What independent forecasts say
Even before these figures became known, Dragon Capital analysts warned of a similar scenario. The company's chief economist Olena Bilan directly linked the slowdown to the absence of an energy ceasefire: «There are no grounds to expect that we will have an energy ceasefire. This would provide an additional 1% GDP growth». Dragon Capital's updated forecast for 2026 is growth of only 1–1.5%.
The NBU revised its forecast in April to 1.3%. The World Bank in its updated report lowered expectations for Ukraine from 2% to 1.2%, citing damage to energy and industrial infrastructure, labor shortages, and increased economic uncertainty as key factors.

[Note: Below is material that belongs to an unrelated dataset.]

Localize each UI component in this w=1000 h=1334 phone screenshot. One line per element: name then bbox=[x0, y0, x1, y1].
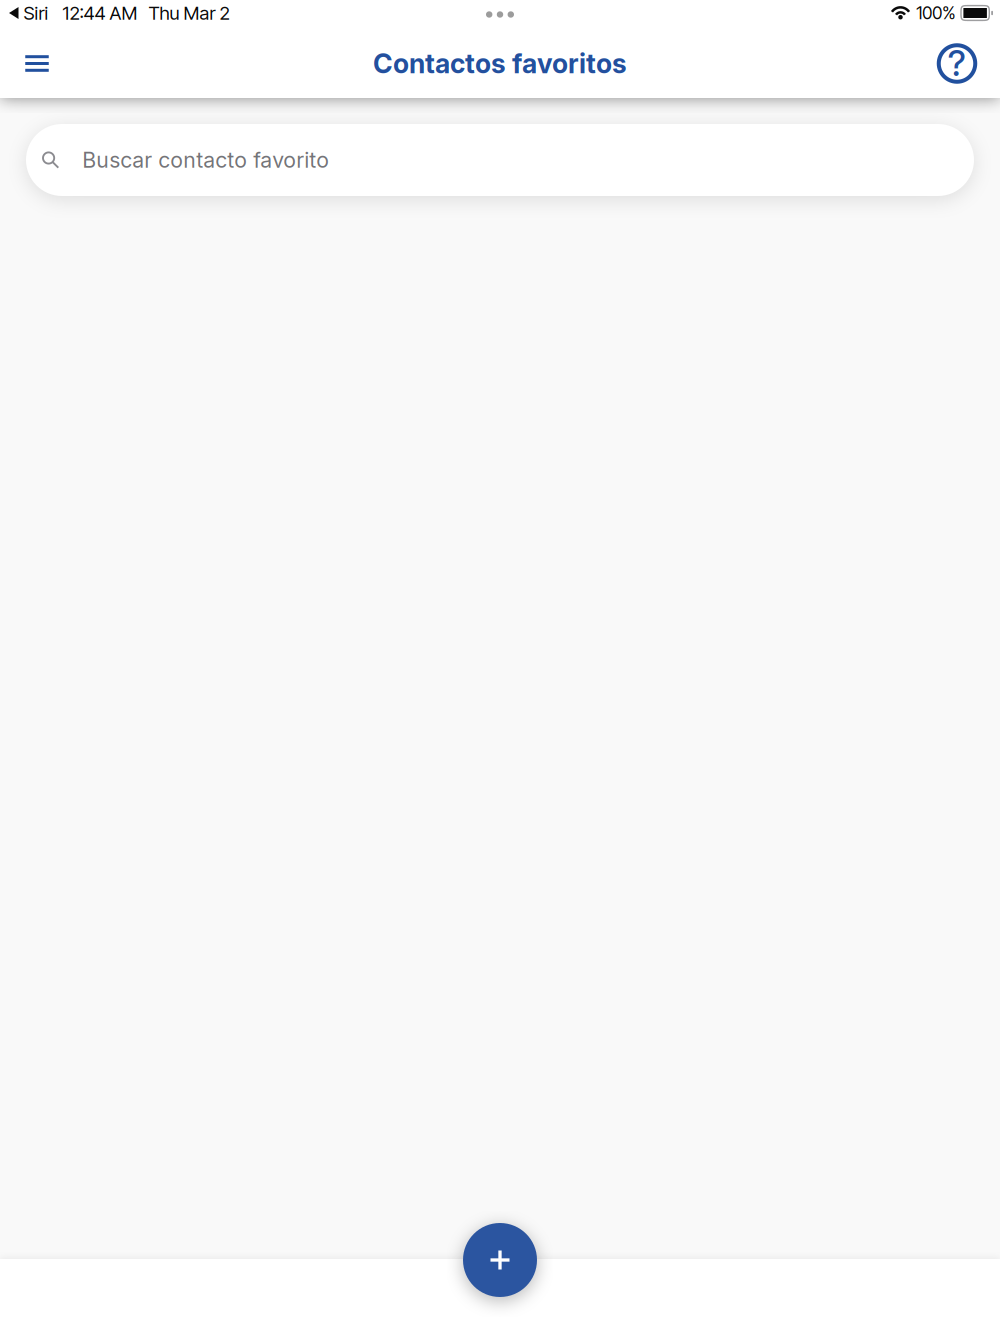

Why revising the forecast is more than just statistics
The macroeconomic forecast is the foundation of the state budget. Lower GDP means a lower base for calculating revenues from VAT, corporate income tax, and personal income tax. In wartime conditions, when defense spending is fixed and cannot be cut, either the budget deficit grows or additional sources of financing must be sought — primarily external ones. In 2026, Ukraine is already dependent on international aid in amounts that cover more than half of the budget deficit.
An open question: The NBU and Dragon Capital agree that the state of the energy system remains the key factor for recovery. If Russia continues attacks on generation with the same intensity through autumn 2026, the 1.3% forecast will prove to be just as optimistic as the 2.4% indicator embedded in the budget.